Do Not Eat for Chinese New Year

  • Squid: means to get fired
  • Tofu – white color of tofu signifies death


Chinese New Year Gifts

Part of the Chinese New Year tradition is the act of graciously giving and graciously receiving.  I remember making the rounds as a kid in Hong Kong – my parents would present baskets of fruit, a special dish or a bottle of wine; and all the kids got Red Envelopes or “hong bow.” If you’re invited to someone’s house to celebrate Chinese New Year, there are certain gifts that symbolize wonderful things….and then there are the no-no’s.

Good Gifts:

  • Red Envelopes: Children (and in our tradition, children also means any unmarried person) get Red Envelopes, pronounced hoong bow (red pouch). Another wait to say red envelopes is lai see. Inside the red envelope is money, and it can be as little as $2.00 to whatever bill denomination you want. But try to keep the dollar amount an even number – happiness comes in pairs! Odd numbers are are for funerals. Try to get crisp new bills from the bank. How much to give? It’s just a nice tradition and gesture, so you really don’t have to go crazy (edit from my kids “unless you’re my grandparents then go ahead and stuff the envelopes fat!”…heeheehee!)
  • A bottle of wine or spirits.
  • Fruit such as kumquats, oranges, pomelo and mandarin oranges (with leaves attached is good!) symbolize happiness, good fortune, good health
  • Blossoming flowers, especially plum blossoms and chrysanthemums (both symbolize prosperity)
  • Live chickens. Okay, this was in the olden days. I think we can scratch this one off.
  • Food and sweets – like pastries, cookies, candy, chocolates.
  • Round candy tray – filled with sweets and seeds


Other Chinese New Year Superstitions

In addition to food…there are some traditions that are important to welcome in the new year.

  • Clean your house to rid of bad luck! But please make sure you do this BEFORE the first day of Chinese New Year. You don’t want to clean on February 3 as that would mean sweeping or dusting away your good fortune. On New Year’s eve, open up all your windows to expel the bad and old!
  • Wearing new clothes: Wearing new clothes on Chinese New Year is something I’ve done since I can remember! This symbolizes having more than enough for the new year. You want to try to look as fresh and new as possible.
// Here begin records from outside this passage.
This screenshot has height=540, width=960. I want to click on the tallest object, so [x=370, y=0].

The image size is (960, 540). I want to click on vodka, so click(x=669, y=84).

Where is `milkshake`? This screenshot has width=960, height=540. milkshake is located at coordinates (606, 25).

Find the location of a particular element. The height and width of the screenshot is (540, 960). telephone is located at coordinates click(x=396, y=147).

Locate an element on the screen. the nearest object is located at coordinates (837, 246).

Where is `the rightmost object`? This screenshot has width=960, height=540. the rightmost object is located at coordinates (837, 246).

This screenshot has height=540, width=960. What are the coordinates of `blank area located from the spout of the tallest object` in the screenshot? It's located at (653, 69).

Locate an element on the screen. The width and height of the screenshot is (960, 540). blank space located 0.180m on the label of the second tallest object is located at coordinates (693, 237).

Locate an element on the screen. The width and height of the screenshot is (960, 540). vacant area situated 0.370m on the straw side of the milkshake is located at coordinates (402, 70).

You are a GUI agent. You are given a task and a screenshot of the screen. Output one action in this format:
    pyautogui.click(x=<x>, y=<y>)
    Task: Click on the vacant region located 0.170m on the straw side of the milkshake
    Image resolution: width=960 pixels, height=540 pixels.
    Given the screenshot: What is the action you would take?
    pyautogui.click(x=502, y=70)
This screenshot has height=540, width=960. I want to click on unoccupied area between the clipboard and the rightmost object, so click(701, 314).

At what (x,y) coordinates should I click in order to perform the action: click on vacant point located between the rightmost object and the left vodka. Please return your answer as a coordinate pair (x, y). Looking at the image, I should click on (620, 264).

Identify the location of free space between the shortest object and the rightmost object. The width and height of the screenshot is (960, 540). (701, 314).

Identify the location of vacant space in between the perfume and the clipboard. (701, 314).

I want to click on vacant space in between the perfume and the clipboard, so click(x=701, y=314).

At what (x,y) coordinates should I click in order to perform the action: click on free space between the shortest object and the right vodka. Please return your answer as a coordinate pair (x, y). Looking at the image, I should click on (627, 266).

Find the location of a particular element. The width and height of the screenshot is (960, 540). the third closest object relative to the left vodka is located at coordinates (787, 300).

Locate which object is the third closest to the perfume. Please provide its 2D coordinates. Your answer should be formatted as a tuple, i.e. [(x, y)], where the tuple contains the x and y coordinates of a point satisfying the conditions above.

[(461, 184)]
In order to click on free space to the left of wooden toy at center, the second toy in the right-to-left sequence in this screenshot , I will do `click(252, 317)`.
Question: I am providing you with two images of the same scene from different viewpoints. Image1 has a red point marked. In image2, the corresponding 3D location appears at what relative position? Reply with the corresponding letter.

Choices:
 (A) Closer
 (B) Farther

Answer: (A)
However, do NOT wash your hair on New Year’s day – it would mean washing away good luck! Wear bright red (happiness & joy) or gold (prosperity).
  • Blooming Flowers: Fill your house with beautiful blooming flowers and plants, especially plum blossoms and chrysanthemums (both symbolize prosperity), pussy willows, bamboo, pine (longevity), peony.  Flowers and plants represent new growth and a blossoming new year.
  • No fighting, kids: Your temperment on Chinese New Year will set the tone for the rest of the year! So no complaining, swearing, fighting…banish bad thoughts!
  • Firecrackers: Are meant to scare off the bad spirits.
  • Color Red: Colorful bright vivid red scares off bad spirits and demons too! Red also symbolizes virtue, joy and happiness.
  • Dragon Dance: Ushers in the New Year bringing good luck.
  • Do not say the number “four” – which symbolizes death in Chinese


Books For Kids

These are all books that we own, and I’ve listed them in the order of our favorite first!
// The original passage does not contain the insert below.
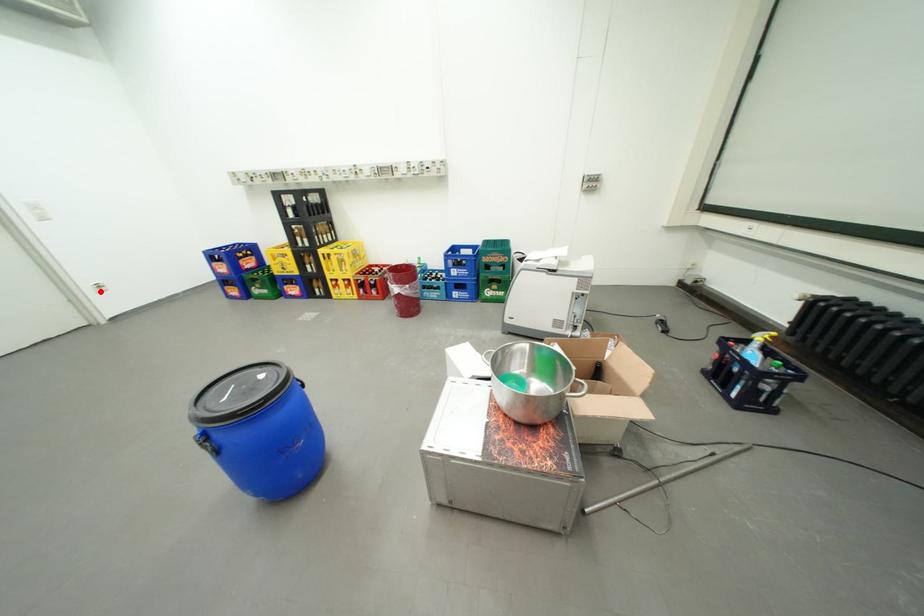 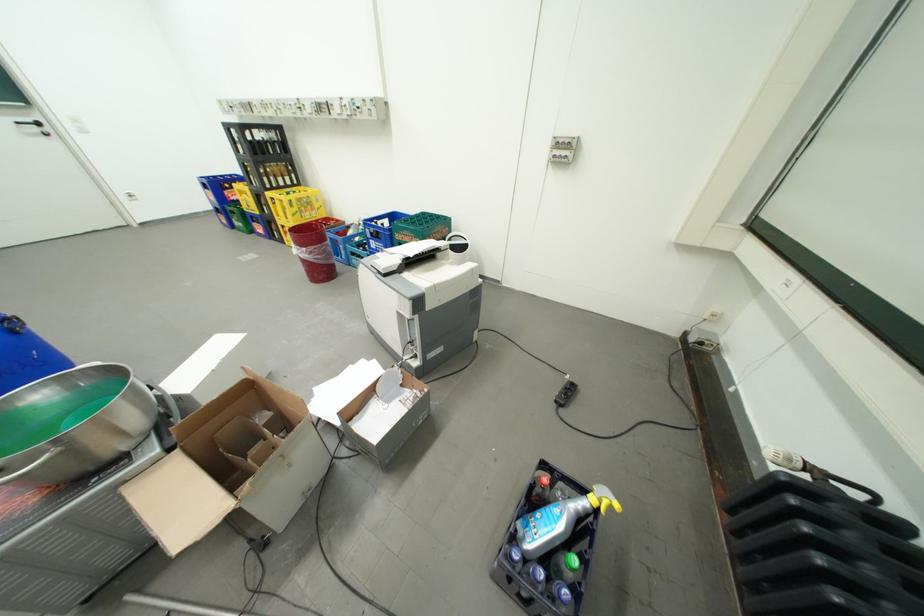 In the second image, find the point that corresponds to the highlighted location in the first image.

(134, 199)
Moonbeams, Dumplings & Dragon Boats: A Treasury of Chinese Holiday Tales, Activities & Recipes by Nina Simonds ($14.28)

I love that this book has recipes! Nina Simonds is a very well respected cookbook author, she’s a specialist in Chinese cuisine. ~Jaden

Filled with delectable recipes, hands-on family activities, and traditional tales to read aloud, this extraordinary collection will inspire families everywhere to re-create the magic of Chinese holidays in their own homes. They can feast on golden New Year’s dumplings and tasty moon cakes, build a miniature boat for the Dragon Boat Festival and a kite at Qing Ming, or share the story of the greedy Kitchen God or the valiant warrior Hou Yi.
This stunning compilation from bestselling cookbook author Nina Simonds and Leslie Swartz of the Children’s Museum, Boston, is the perfect gift for families that have embraced Chinese holidays for generations–and for those just beginning new traditions.

Chinese Feasts & Festivals: A Cookbook by S.C. Moey ($18.21)

Beautiful hand-illustrated book with authentic Chinese recipes for many different Chinese festivals, such as The Dragon Boat Festival, Mooncake Festival and of course Chinese New Year. Gorgeous book and definitely worth every penny. ~Jaden

The rich culinary tradition of China is largely inspired by a calendar year filled with joyous occasions for eating, drinking and making merry. Food, fittingly enough, plays a leading role in everything from festivals to reunions and weddings to anniversaries. The combination of flavors and symbols, such as wealth, happiness, luck, and prosperity, involved in many of these dishes are a spiritual celebration and an earthly pleasure.
In Chinese Feasts & Festivals, author S.C. Moey assembles facts and fancies along with a collection of festival specialties that every Chinese food lover will read and enjoy. Full of delicate, subtly-rendered illustrations, this exquisite and yet functional cookbook will inspire you to cook up a feast no matter what the occasion.

China: DK Eyewitness Books by Hugh Sebag-Montefiore ($10.87)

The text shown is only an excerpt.